I'd say "very low" for both.

Also, you need to define life.
 
That's better.
So when our computers eventually achieve self awareness and adaptive artificial intelligence, would they then be life forms?
Is intelligent, carbon based life just a successive, serial community; part of a normal ecological succession that eventually produces a climax stage of non-organic life?

Or perhaps the usual course of evolution is for intelligent life to develop WWW technology, then wearable interactive devices, then plug in interfaces like implanted USB ports, then implanted interfaces, at which point, coupled with other mechanical and sensory assist technology, we become cyborgs.
Perhaps the organic component in advanced civilizations becomes reduced to a small internal organ, maybe a once free living organelle like a mitochondrion or chloroplast.

Maybe the universe is largely populated by intelligent, self replicating machine life.:thinking:
 
One of the definitions for life, if I can remember back to when I had biology, was the ability to reproduce. But "reproduce" doesn't say much. An artificial intelligence can easily be programed to do: cp ai /home/new_ai
 
In terms of a terrestrial type environment there's basically no chance of a non-carbon life form unless it's synthetic.

Our basic chemistry is simply the only one that's viable at our temperature range.

While superficially it looks like silicon should work where carbon does in practice it doesn't work very well. Silicon doesn't like making the long chain molecules that are the driving force of life. You can make Si-O-Si-O-Si type chains (common in rocks) but when you go trying to cap off the ends with hydrogen you have a big problem: the molecule is explosive.

For an oxidizer the realistic choices are from columns 16 and 17 in the periodic table. Column 17 has a big problem, though--they bind too well, it's awfully hard for them to react. This might not be insurmountable at higher temperatures but the atomic abundance is another matter--oxygen is far more common than anything from column 17 and it will react with them. To have say a chlorine atmosphere you need to have enough chlorine to react with all that oxygen--remember it's two chlorine atoms per oxygen atom--and you're not going to find that. Furthermore, you must have enough chlorine to react with all the places in the environment normally taken up by oxygen (remember those Si-O based rocks???) and that's an even greater hurdle. It's not going to happen.

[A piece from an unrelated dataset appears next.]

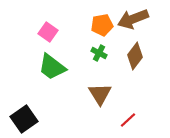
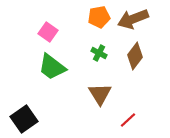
orange pentagon: moved 3 px left, 8 px up
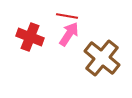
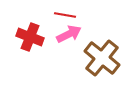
red line: moved 2 px left, 1 px up
pink arrow: rotated 30 degrees clockwise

Going down column 16 we find sulfur. Oops, a solid at room temperature. Again, possibly a high temperature chemistry but not viable in our environment. Once again atomic frequency also prevents it--sulfur and oxygen react. You're not going to get a sulfur-based ecology unless there is more sulfur than oxygen. (I'm not sure about how it fares in the environment.)

You also need a solvent. In anything like our environment there's only one: water.


We don't really know enough about super-cold chemistry to say life is impossible on something like Titan, though.